WHAT TO PRODUCE:
The entries below are to be repeated exactly, and their pictures left out.

MATERIAL TO PROCESS:
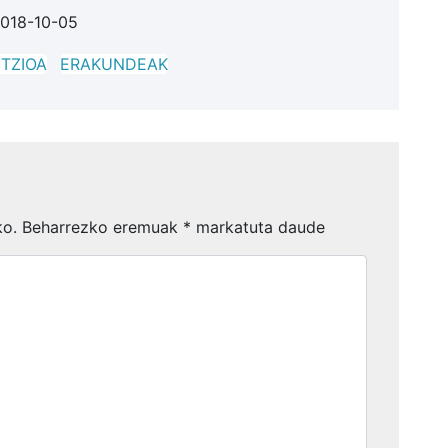
018-10-05
NTZIOA
ERAKUNDEAK
ko.
Beharrezko eremuak
*
markatuta daude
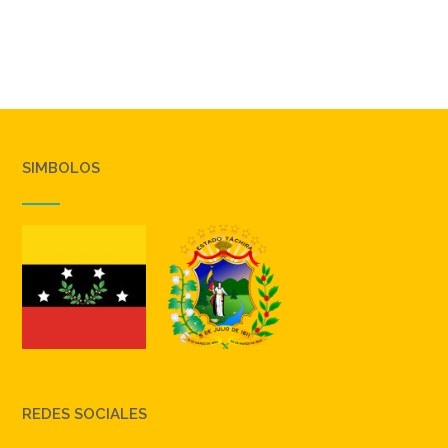
SIMBOLOS
REDES SOCIALES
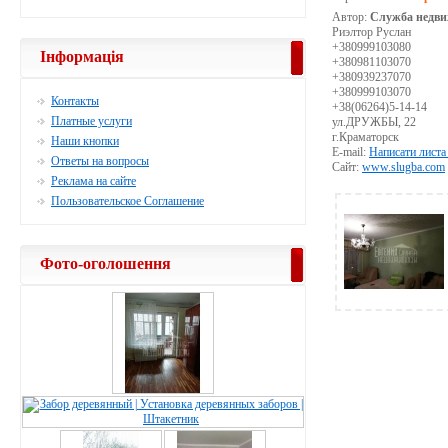
Автор:
Служба недви
Риэлтор Руслан
+380999103080
Інформація
+380981103070
+380939237070
+380999103070
Контакты
+38(06264)5-14-14
Платные услуги
ул.ДРУЖБЫ, 22
г.Краматорск
Наши кнопки
E-mail:
Написати листа
Ответы на вопросы
Сайт:
www.slugba.com
Реклама на сайте
Пользовательское Соглашение
Фото-оголошення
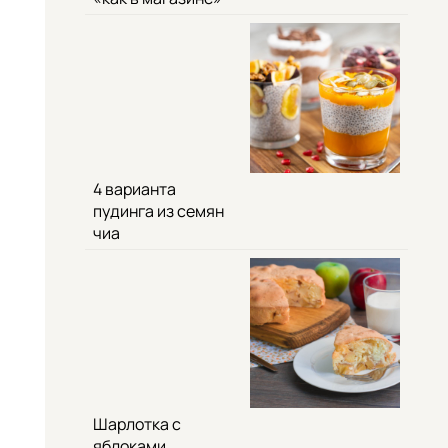
4 варианта
пудинга из семян
чиа
Шарлотка с
яблоками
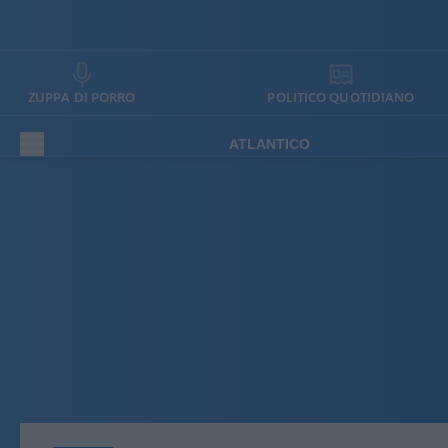
ZUPPA DI PORRO
POLITICO QUOTIDIANO
ATLANTICO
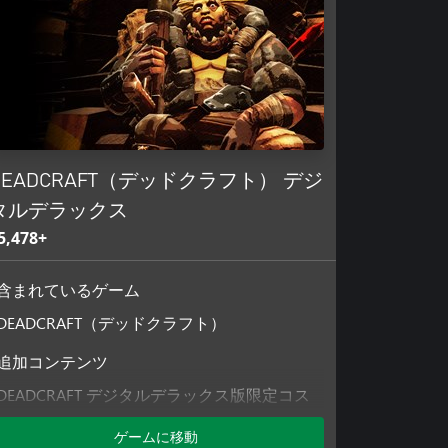
DEADCRAFT（デッドクラフト） デジ
タルデラックス
5,478+
含まれているゲーム
DEADCRAFT（デッドクラフト）
追加コンテンツ
DEADCRAFT デジタルデラックス版限定コス
チューム「忍衣装」＆資源パック
ゲームに移動
DEADCRAFT（デッドクラフト）追加コンテ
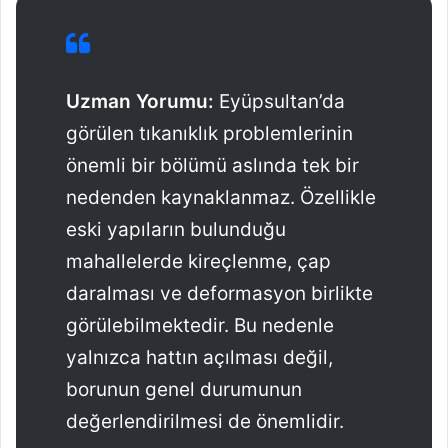
Uzman Yorumu:
Eyüpsultan’da
görülen tıkanıklık problemlerinin
önemli bir bölümü aslında tek bir
nedenden kaynaklanmaz. Özellikle
eski yapıların bulunduğu
mahallelerde kireçlenme, çap
daralması ve deformasyon birlikte
görülebilmektedir. Bu nedenle
yalnızca hattın açılması değil,
borunun genel durumunun
değerlendirilmesi de önemlidir.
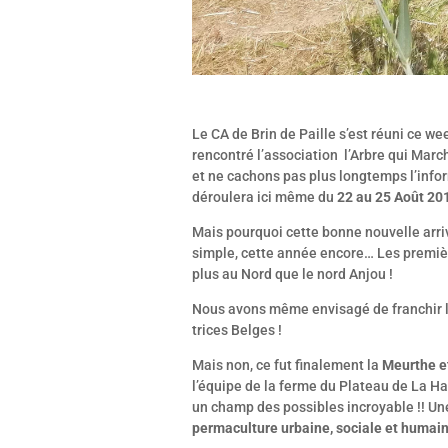
Le CA de Brin de Paille s’est réuni ce we
rencontré l’association l’Arbre qui March
et ne cachons pas plus longtemps l’info
déroulera ici même du
22 au 25 Août 20
Mais pourquoi cette bonne nouvelle arri
simple, cette année encore… Les premièr
plus au Nord que le nord Anjou !
Nous avons même envisagé de franchir la
trices Belges !
Mais non, ce fut finalement la
Meurthe e
l’équipe de la ferme du Plateau de La Ha
un champ des possibles incroyable !! Une
permaculture urbaine, sociale et humai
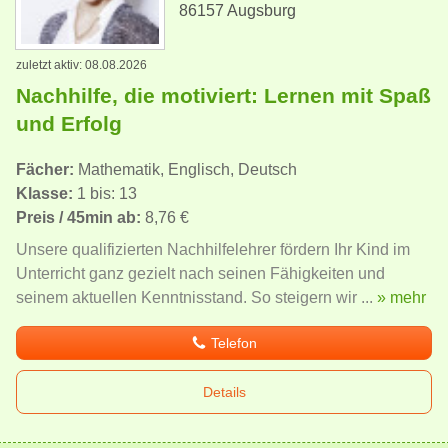
86157 Augsburg
zuletzt aktiv: 08.08.2026
Nachhilfe, die motiviert: Lernen mit Spaß
und Erfolg
Fächer:
Mathematik, Englisch, Deutsch
Klasse:
1 bis: 13
Preis / 45min ab:
8,76 €
Unsere qualifizierten Nachhilfelehrer fördern Ihr Kind im
Unterricht ganz gezielt nach seinen Fähigkeiten und
seinem aktuellen Kenntnisstand. So steigern wir ...
» mehr
Telefon
Details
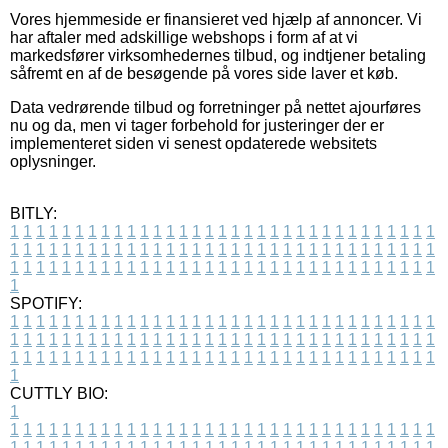
Vores hjemmeside er finansieret ved hjælp af annoncer. Vi
har aftaler med adskillige webshops i form af at vi
markedsfører virksomhedernes tilbud, og indtjener betaling
såfremt en af de besøgende på vores side laver et køb.
Data vedrørende tilbud og forretninger på nettet ajourføres
nu og da, men vi tager forbehold for justeringer der er
implementeret siden vi senest opdaterede websitets
oplysninger.
BITLY:
1
1
1
1
1
1
1
1
1
1
1
1
1
1
1
1
1
1
1
1
1
1
1
1
1
1
1
1
1
1
1
1
1
1
1
1
1
1
1
1
1
1
1
1
1
1
1
1
1
1
1
1
1
1
1
1
1
1
1
1
1
1
1
1
1
1
1
1
1
1
1
1
1
1
1
1
1
1
1
1
1
1
1
1
1
1
1
1
1
1
1
1
1
1
1
1
1
1
1
1
SPOTIFY:
1
1
1
1
1
1
1
1
1
1
1
1
1
1
1
1
1
1
1
1
1
1
1
1
1
1
1
1
1
1
1
1
1
1
1
1
1
1
1
1
1
1
1
1
1
1
1
1
1
1
1
1
1
1
1
1
1
1
1
1
1
1
1
1
1
1
1
1
1
1
1
1
1
1
1
1
1
1
1
1
1
1
1
1
1
1
1
1
1
1
1
1
1
1
1
1
1
1
1
1
CUTTLY BIO:
1
1
1
1
1
1
1
1
1
1
1
1
1
1
1
1
1
1
1
1
1
1
1
1
1
1
1
1
1
1
1
1
1
1
1
1
1
1
1
1
1
1
1
1
1
1
1
1
1
1
1
1
1
1
1
1
1
1
1
1
1
1
1
1
1
1
1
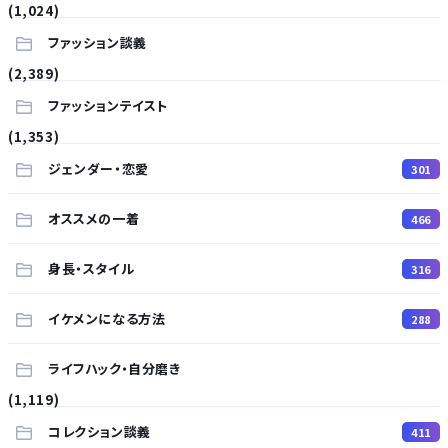
(1,024)
ファッション談義
(2,389)
ファッションテイスト
(1,353)
ジェンダー・恋愛
301
オススメの一着
466
身長・スタイル
316
イケメンになる方法
288
ライフハック・自分磨き
(1,119)
コレクション談義
411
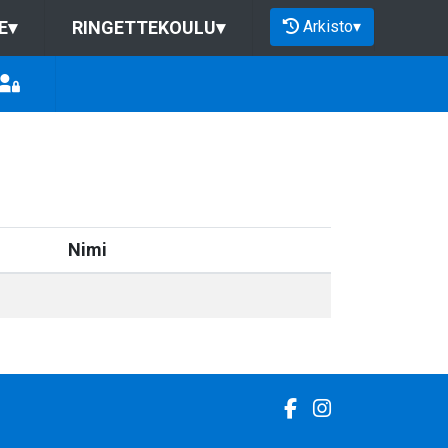
Arkisto
▾
E
▾
RINGETTEKOULU
▾
Nimi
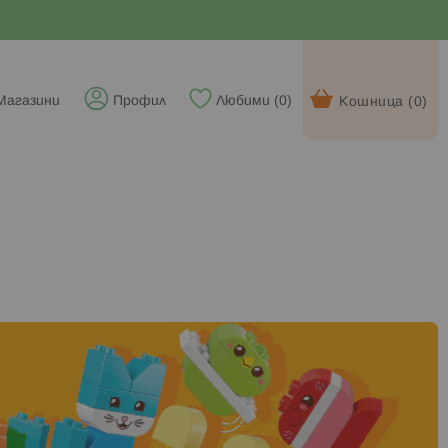
Магазини
Профил
Любими (
0
)
Кошница (
0
)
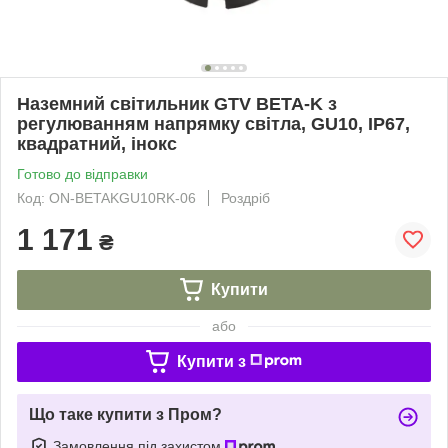
Наземний світильник GTV BETA-K з
регулюванням напрямку світла, GU10, IP67,
квадратний, інокс
Готово до відправки
Код: ON-BETAKGU10RK-06
Роздріб
1 171
₴
Купити
або
Купити з
Що таке купити з Пром?
Замовлення під захистом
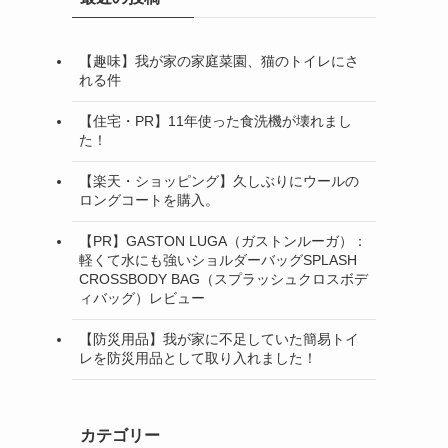
【趣味】我が家の家庭菜園、猫のトイレにさ
れる件
【住宅・PR】11年使った食洗機が壊れまし
た！
【楽天・ショッピング】久しぶりにウールの
ロングコートを購入。
【PR】GASTON LUGA（ガストンルーガ）：
軽くて水にも強いショルダーバッグSPLASH
CROSSBODY BAG（スプラッシュクロスボデ
ィバッグ）レビュー
【防災用品】我が家に不足していた簡易トイ
レを防災用品として取り入れました！
カテゴリー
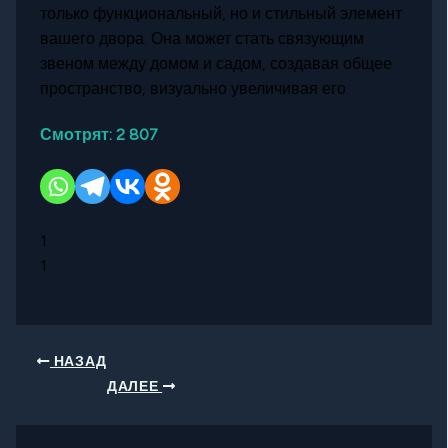
только функциональный, но и стильный элемент
вашего двора. Она может стать связующим
звеном между домом и садом, создавая общее
пространство, визуально увеличивая его.
Смотрят:
2 807
1
1
НАЗАД
ДАЛЕЕ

ANSWER FOR THIS EXERCISE:
018-10-05
NTZIOA
ERAKUNDEAK
ko.
Beharrezko eremuak
*
markatuta daude
SIMBOLOS
REDES SOCIALES
Автор:
Служба недви
Риэлтор Руслан
+380999103080
Інформація
+380981103070
+380939237070
+380999103070
Контакты
+38(06264)5-14-14
Платные услуги
ул.ДРУЖБЫ, 22
г.Краматорск
Наши кнопки
E-mail:
Написати листа
Ответы на вопросы
Сайт:
www.slugba.com
Реклама на сайте
Пользовательское Соглашение
Фото-оголошення
4 варианта
пудинга из семян
чиа
Шарлотка с
яблоками
ZUPPA DI PORRO
POLITICO QUOTIDIANO
ATLANTICO
DEADCRAFT（デッドクラフト） デジ
タルデラックス
5,478+
含まれているゲーム
DEADCRAFT（デッドクラフト）
追加コンテンツ
DEADCRAFT デジタルデラックス版限定コス
チューム「忍衣装」＆資源パック
ゲームに移動
DEADCRAFT（デッドクラフト）追加コンテ
Uzman Yorumu:
Eyüpsultan’da
görülen tıkanıklık problemlerinin
önemli bir bölümü aslında tek bir
nedenden kaynaklanmaz. Özellikle
eski yapıların bulunduğu
mahallelerde kireçlenme, çap
daralması ve deformasyon birlikte
görülebilmektedir. Bu nedenle
yalnızca hattın açılması değil,
borunun genel durumunun
değerlendirilmesi de önemlidir.
Le CA de Brin de Paille s’est réuni ce we
rencontré l’association l’Arbre qui March
et ne cachons pas plus longtemps l’info
déroulera ici même du
22 au 25 Août 20
Mais pourquoi cette bonne nouvelle arri
simple, cette année encore… Les premièr
plus au Nord que le nord Anjou !
Nous avons même envisagé de franchir la
trices Belges !
Mais non, ce fut finalement la
Meurthe e
l’équipe de la ferme du Plateau de La Ha
un champ des possibles incroyable !! Une
permaculture urbaine, sociale et humai
86157 Augsburg
zuletzt aktiv: 08.08.2026
Nachhilfe, die motiviert: Lernen mit Spaß
und Erfolg
Fächer:
Mathematik, Englisch, Deutsch
Klasse:
1 bis: 13
Preis / 45min ab:
8,76 €
Unsere qualifizierten Nachhilfelehrer fördern Ihr Kind im
Unterricht ganz gezielt nach seinen Fähigkeiten und
seinem aktuellen Kenntnisstand. So steigern wir ...
» mehr
Telefon
Details
Vores hjemmeside er finansieret ved hjælp af annoncer. Vi
har aftaler med adskillige webshops i form af at vi
markedsfører virksomhedernes tilbud, og indtjener betaling
såfremt en af de besøgende på vores side laver et køb.
Data vedrørende tilbud og forretninger på nettet ajourføres
nu og da, men vi tager forbehold for justeringer der er
implementeret siden vi senest opdaterede websitets
oplysninger.
BITLY:
1
1
1
1
1
1
1
1
1
1
1
1
1
1
1
1
1
1
1
1
1
1
1
1
1
1
1
1
1
1
1
1
1
1
1
1
1
1
1
1
1
1
1
1
1
1
1
1
1
1
1
1
1
1
1
1
1
1
1
1
1
1
1
1
1
1
1
1
1
1
1
1
1
1
1
1
1
1
1
1
1
1
1
1
1
1
1
1
1
1
1
1
1
1
1
1
1
1
1
1
SPOTIFY:
1
1
1
1
1
1
1
1
1
1
1
1
1
1
1
1
1
1
1
1
1
1
1
1
1
1
1
1
1
1
1
1
1
1
1
1
1
1
1
1
1
1
1
1
1
1
1
1
1
1
1
1
1
1
1
1
1
1
1
1
1
1
1
1
1
1
1
1
1
1
1
1
1
1
1
1
1
1
1
1
1
1
1
1
1
1
1
1
1
1
1
1
1
1
1
1
1
1
1
1
CUTTLY BIO:
1
1
1
1
1
1
1
1
1
1
1
1
1
1
1
1
1
1
1
1
1
1
1
1
1
1
1
1
1
1
1
1
1
1
1
1
1
1
1
1
1
1
1
1
1
1
1
1
1
1
1
1
1
1
1
1
1
1
1
1
1
1
1
1
1
1
1
(1,024)
ファッション談義
(2,389)
ファッションテイスト
(1,353)
ジェンダー・恋愛
301
オススメの一着
466
身長・スタイル
316
イケメンになる方法
288
ライフハック・自分磨き
(1,119)
コレクション談義
411
Arkisto
▾
E
▾
RINGETTEKOULU
▾
Nimi
Магазини
Профил
Любими (
0
)
Кошница (
0
)
Наземний світильник GTV BETA-K з
регулюванням напрямку світла, GU10, IP67,
квадратний, інокс
Готово до відправки
Код: ON-BETAKGU10RK-06
Роздріб
1 171
₴
Купити
або
Купити з
Що таке купити з Пром?
Замовлення під захистом
【趣味】我が家の家庭菜園、猫のトイレにさ
れる件
【住宅・PR】11年使った食洗機が壊れまし
た！
【楽天・ショッピング】久しぶりにウールの
ロングコートを購入。
【PR】GASTON LUGA（ガストンルーガ）：
軽くて水にも強いショルダーバッグSPLASH
CROSSBODY BAG（スプラッシュクロスボデ
ィバッグ）レビュー
【防災用品】我が家に不足していた簡易トイ
レを防災用品として取り入れました！
カテゴリー
только функциональный, но и стильный элемент
вашего двора. Она может стать связующим
звеном между домом и садом, создавая общее
пространство, визуально увеличивая его.
Смотрят:
2 807
1
1
НАЗАД
ДАЛЕЕ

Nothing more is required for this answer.